Donnerstag, 31. Januar 2019

Dornenkrone


Das Haupt wiegt schwer unter der Dornenkrone.
Der Tod des Messias' hat doch schon Methode.
Kenn das Gefühl zu gut: hinschmeißen, bleiben lassen,
statt Schwäche zeigen, lieber Scheiße quatschen.

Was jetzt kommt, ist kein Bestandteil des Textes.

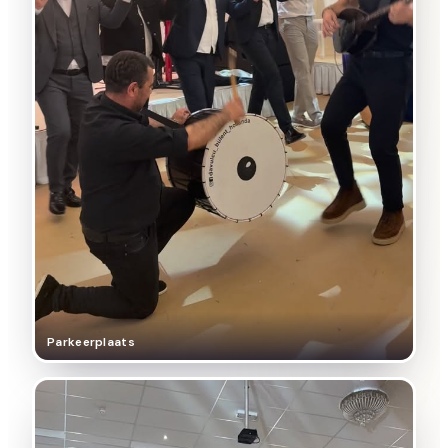
Parkeerplaats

Das Hemd gebügelt die Krawatte sitzt.
Null, acht, fünfzehn von neun bis fünf,
dann noch kurz zusammenreißen
und zu Haus die Segel streichen.
Morgen verkauf' ich wieder das Leben als Witz
und der Alltag bürstet mich gegen den Strich.
Denn während Gesundheitsminister Reden schreiben,
muss ich mir jeden Tag aufs Neue Zähne zeigen.
Du bist dumm und hässlich,
schreit die Stimme im Kopf täglich.
Also im Laufschritt vor Karriere fliehen
und die verdammten Konsequenzen ziehen.
Die eig'nen Fehler erkennen, Brücken abbrechen,
statt Ja und Amen sagen, endlich anecken.
So schlag ich Sprossen aus der Karriereleiter,
such' nach Chancen und mach das hier weiter.
Dreiundneunzig Kilo Minderwertigkeitskomplexe und Angstneurosen.
Sicher, ich könnt' das schon, doch wollt nie ganz nach oben.

Und von RAG
bis nach Roubaix
das Leben baut auf Pfade aus Kopfsteinpflaster.
Vierzig Stunden die Woche kämpf ich mit dem Kotzreiz, Alter.
Also frag nicht, was will ich erreichen,
rational lässt sich das nicht begreifen.
Lebensentwurf eher so 'ne Mischung aus Buk und Kafka
als Maschmayer, Trump und Prawda.

Kann schon sein, dass es mir mal auf die Füße fällt,
doch man muss 'ne Richtung wählen, solang man die Zügel hält.
Und wenn jede Faser schreit: jetzt oder nie!
Dann setz' ich aufs Spiel!

Freitag, 18. Januar 2019

Alter Freund


Wie lang kennen wir uns?
Zehn, zwanzig Jahre?

Ein Leben lang!
Du warst immer da.

Mit sechs der erste Kuss,
hat mich komplett umgehauen.
Dann lang nur von Ferne betrachtet,
bis ich so dreizehn, vierzehn war,
da hast du mich eingefangen,
in deinen Bann gezogen.

Du hast jeden Umzug mitgemacht,
jede Frau mit mir geteilt,
jede Party, auf der ich war,
besuchten wir Hand in Hand.

Dann Schläge in die Magengrube
eingeschlossen im Bad,
in der Straßenbahn,
in dunklen Seitenstraßen.

Ich bin immer zurückgekommen,
hab immer dein Versprechen geglaubt,
alles würde besser mit der Ewigkeit,
doch hatte ich dann ausgeschlafen,
blieb nur der Trennungsschmerz,
deine kalte Schulter.

Hab dich nie besser kennengelernt
als damals mit sechs.

Wir sehen uns immer noch gelegentlich,
doch du bist nur noch ein alter Freund.